Tutorial 4: Fine-Tuning a Diffusion Model¶

Fine-tuning adapts a pre-trained model to a specific chemical space or teaches it new capabilities, like conditional generation.

This tutorial assumes you are familiar with the override-only configuration workflow from Tutorial 1.

Core Fine-Tuning Principles¶

Matching Architecture is Critical: Your config file’s model architecture (hidden_size, num_layers, etc.) must exactly match the pre-trained checkpoint, or loading will fail. Use the diffusion_pretrained task template when adapting our provided models.
Use a Low Learning Rate: The model is already trained; you only need small adjustments. Start with a learning rate around 1e-5 to 2e-5.
Unique Dataset Names: Always use a unique data.dataset_name so you don’t corrupt the cached .pt files from your broader pre-training runs.

Fine-tuning is activated by a single parameter: tasks.chkpt_path.

Below are three common scenarios.

Scenario 1: Continue Training on a New Dataset¶

Goal: To adapt a general, pre-trained model to a new, more specific dataset.

Configuration: This is the simplest case.
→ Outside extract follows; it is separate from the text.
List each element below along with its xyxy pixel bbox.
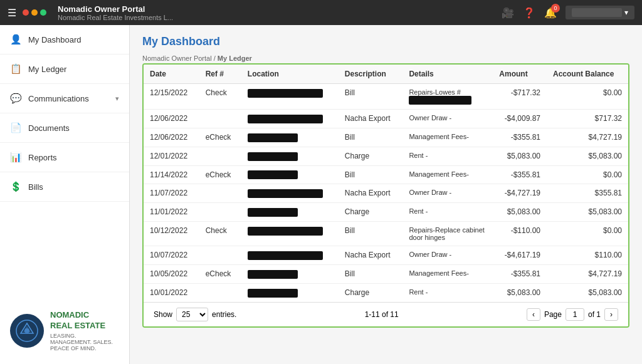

You load the pre-trained model and point the trainer to your new data.

Example finetune_new_data.yaml:

defaults:
  - data: my_new_dataset # Use your new dataset configuration
  - tasks: diffusion_pretrained
  - logger: wandb
  - trainer: default
  - _self_

name: "finetune_on_new_data"
seed: 42

trainer:
  output_path: "training_outputs/finetuned_new_data"
  num_epochs: 50 # Fine-tuning often requires fewer epochs
  lr: 1e-5       # Use a very small learning rate

tasks:
  # CRITICAL: Path to the pre-trained model to start from
  chkpt_path: "path/to/downloaded_model.ckpt"

Scenario 2: Fine-Tune to Add a Condition¶

Goal: To teach a pre-trained unconditional model to generate molecules based on specific properties (e.g., for conditional generation or CFG).
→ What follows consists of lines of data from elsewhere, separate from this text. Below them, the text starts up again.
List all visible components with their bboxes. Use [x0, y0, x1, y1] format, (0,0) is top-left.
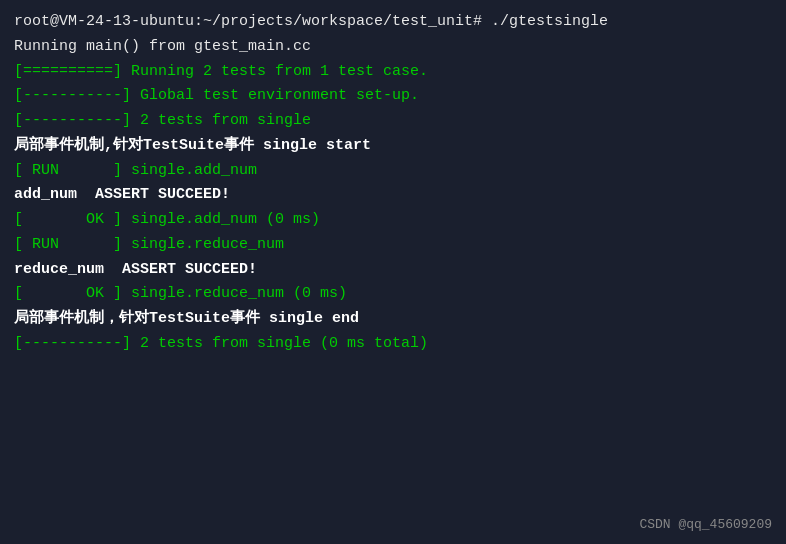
run-add: [ RUN ] single.add_num: [14, 159, 772, 184]
separator-global: [-----------] Global test environment se…: [14, 84, 772, 109]
chinese-start: 局部事件机制,针对TestSuite事件 single start: [14, 134, 772, 159]
run-reduce: [ RUN ] single.reduce_num: [14, 233, 772, 258]
watermark: CSDN @qq_45609209: [639, 517, 772, 532]
ok-reduce: [ OK ] single.reduce_num (0 ms): [14, 282, 772, 307]
separator-2tests: [-----------] 2 tests from single: [14, 109, 772, 134]
ok-add: [ OK ] single.add_num (0 ms): [14, 208, 772, 233]
chinese-end: 局部事件机制，针对TestSuite事件 single end: [14, 307, 772, 332]
separator-total: [-----------] 2 tests from single (0 ms …: [14, 332, 772, 357]
terminal-window: root@VM-24-13-ubuntu:~/projects/workspac…: [0, 0, 786, 544]
cmd-line: root@VM-24-13-ubuntu:~/projects/workspac…: [14, 10, 772, 35]
assert-reduce: reduce_num ASSERT SUCCEED!: [14, 258, 772, 283]
assert-add: add_num ASSERT SUCCEED!: [14, 183, 772, 208]
running-main: Running main() from gtest_main.cc: [14, 35, 772, 60]
separator-running: [==========] Running 2 tests from 1 test…: [14, 60, 772, 85]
Configuration: You load the unconditional model but provide it with conditional data and settings during fine-tuning.

Key Parameters for Adding a Condition:

Parameter	Example	Description
`tasks.condition_names`	`["S1_exc", "T1_exc"]`	A list of property names from your dataset that the model should learn to associate with the molecules.
`tasks.context_mask_rate`	`0.1`	The probability of hiding the condition during training. A value greater than 0 is required to enable Classifier-Free Guidance (CFG) during generation. A common value is 0.1 (10% of the time).
`tasks.mask_value`	`[0, 0]`	The value to use when a condition is masked. This should be a list with the same length as `condition_names`. Typically, this is `0` or the mean value of the property in the dataset.
`tasks.normalization_method`	`"maxmin"`	The method to normalize conditional properties. Options are: `"maxmin"` (scales to [-1, 1]), `"mad"` (mean absolute deviation), `"value_N"` (divides by a specific value N), or `null` for no normalization.
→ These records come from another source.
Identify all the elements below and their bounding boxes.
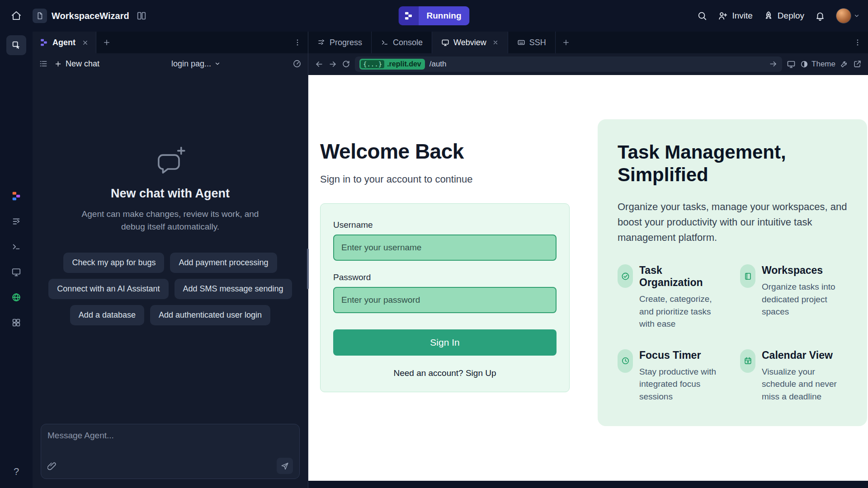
page-title: Welcome Back [320, 139, 570, 164]
tab-webview-label: Webview [453, 38, 486, 47]
suggestion-chip[interactable]: Connect with an AI Assistant [48, 279, 168, 299]
monitor-icon [441, 38, 449, 47]
replit-logo-icon [40, 38, 48, 47]
sign-up-link[interactable]: Need an account? Sign Up [333, 368, 557, 378]
tab-ssh[interactable]: SSH [508, 32, 556, 53]
tab-console[interactable]: Console [372, 32, 432, 53]
theme-label: Theme [811, 60, 835, 69]
promo-card: Task Management, Simplified Organize you… [598, 119, 867, 426]
clock-icon [618, 349, 633, 373]
tab-progress-label: Progress [330, 38, 362, 47]
close-icon[interactable] [492, 39, 499, 46]
deploy-button[interactable]: Deploy [764, 11, 804, 21]
username-field[interactable] [333, 235, 557, 261]
topbar: WorkspaceWizard Running Invite Deploy [0, 0, 868, 32]
workspace-panel: Progress Console Webview [308, 32, 868, 488]
project-name: WorkspaceWizard [52, 11, 129, 21]
file-icon [33, 9, 47, 23]
reload-icon[interactable] [342, 60, 350, 68]
wrench-icon[interactable] [840, 60, 849, 68]
avatar [836, 8, 851, 23]
feature-item: Workspaces Organize tasks into dedicated… [740, 264, 847, 330]
page-subtitle: Sign in to your account to continue [320, 174, 570, 185]
url-host-prefix: {...} [361, 60, 384, 68]
webview-rail-button[interactable] [6, 262, 26, 282]
help-button[interactable]: ? [6, 462, 26, 482]
suggestion-chip[interactable]: Add payment processing [170, 253, 277, 273]
workspace-panel-menu-button[interactable] [847, 32, 868, 53]
message-composer[interactable] [41, 424, 300, 479]
tab-progress[interactable]: Progress [308, 32, 372, 53]
account-menu[interactable] [836, 8, 860, 23]
forward-icon[interactable] [328, 60, 337, 69]
suggestion-chip[interactable]: Add SMS message sending [175, 279, 292, 299]
book-icon [740, 264, 755, 288]
replit-logo-icon [398, 6, 418, 25]
shell-rail-button[interactable] [6, 237, 26, 257]
theme-button[interactable]: Theme [800, 60, 835, 69]
close-icon[interactable] [82, 39, 89, 46]
url-input[interactable]: {...} .replit.dev /auth [355, 56, 782, 72]
invite-label: Invite [732, 11, 752, 21]
devtools-icon[interactable] [787, 60, 796, 69]
chat-plus-icon [153, 143, 188, 178]
pointer-tool-button[interactable] [6, 35, 26, 55]
monitor-icon [11, 267, 21, 277]
feature-item: Task Organization Create, categorize, an… [618, 264, 725, 330]
webview: Welcome Back Sign in to your account to … [308, 75, 868, 488]
home-button[interactable] [0, 10, 33, 21]
password-field[interactable] [333, 287, 557, 313]
webview-page: Welcome Back Sign in to your account to … [308, 75, 868, 481]
suggestion-chip[interactable]: Check my app for bugs [63, 253, 164, 273]
tab-ssh-label: SSH [529, 38, 546, 47]
feature-title: Calendar View [762, 349, 847, 361]
theme-icon [800, 60, 808, 68]
feature-title: Focus Timer [639, 349, 725, 361]
suggestion-chips: Check my app for bugs Add payment proces… [42, 253, 298, 325]
new-tab-button[interactable] [96, 32, 117, 53]
notifications-bell-icon[interactable] [815, 11, 825, 21]
deploy-label: Deploy [778, 11, 804, 21]
suggestion-chip[interactable]: Add a database [70, 305, 144, 325]
workflows-rail-button[interactable] [6, 211, 26, 231]
login-card: Username Password Sign In Need an accoun… [320, 203, 570, 392]
message-input[interactable] [47, 431, 293, 456]
arrow-right-icon[interactable] [769, 60, 778, 68]
feature-item: Calendar View Visualize your schedule an… [740, 349, 847, 403]
sign-in-button[interactable]: Sign In [333, 329, 557, 356]
suggestion-chip[interactable]: Add authenticated user login [150, 305, 270, 325]
send-button[interactable] [277, 458, 293, 474]
run-status-label: Running [418, 6, 469, 25]
agent-rail-button[interactable] [6, 186, 26, 206]
back-icon[interactable] [315, 60, 324, 69]
terminal-icon [11, 242, 21, 252]
tab-agent[interactable]: Agent [33, 32, 96, 53]
feature-title: Workspaces [762, 264, 847, 277]
dev-url-chip[interactable]: {...} .replit.dev [359, 59, 425, 70]
scrollbar-thumb[interactable] [307, 249, 309, 289]
project-switcher[interactable]: WorkspaceWizard [33, 9, 129, 23]
external-link-icon[interactable] [853, 60, 862, 68]
all-tools-rail-button[interactable] [6, 313, 26, 333]
tab-agent-label: Agent [52, 38, 75, 47]
agent-panel-menu-button[interactable] [287, 32, 308, 53]
terminal-icon [381, 38, 389, 47]
paperclip-icon[interactable] [47, 461, 57, 470]
feature-description: Stay productive with integrated focus se… [639, 366, 725, 403]
run-status-badge[interactable]: Running [398, 6, 469, 25]
user-plus-icon [718, 11, 728, 21]
workspace-tab-bar: Progress Console Webview [308, 32, 868, 53]
search-icon[interactable] [697, 11, 707, 21]
promo-title: Task Management, Simplified [618, 141, 807, 187]
layout-columns-icon[interactable] [137, 11, 146, 21]
grid-icon [11, 318, 21, 328]
new-tab-button[interactable] [556, 32, 576, 53]
feature-grid: Task Organization Create, categorize, an… [618, 264, 847, 403]
keyboard-icon [517, 38, 525, 47]
empty-state-description: Agent can make changes, review its work,… [71, 208, 270, 234]
tab-webview[interactable]: Webview [432, 32, 508, 53]
deployments-rail-button[interactable] [6, 287, 26, 307]
feature-description: Organize tasks into dedicated project sp… [762, 281, 847, 318]
invite-button[interactable]: Invite [718, 11, 752, 21]
agent-empty-state: New chat with Agent Agent can make chang… [33, 62, 308, 406]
Concatenation vs. Adapter Conditioning:

By default, the model injects conditional properties by naively concatenating them to the input node features. Alternatively, you can use Adapters (MLP networks) to project the conditions into the model’s hidden dimension before adding them to the node features. This can be more expressive. To use an adapter for a specific condition, list its name in tasks.adapter_conditions.

Parameter	Example	Description
`tasks.adapter_conditions`	`["S1_exc"]`	A list of condition names (must be a subset of `condition_names`) that should be routed through Adapter MLPs instead of being concatenated.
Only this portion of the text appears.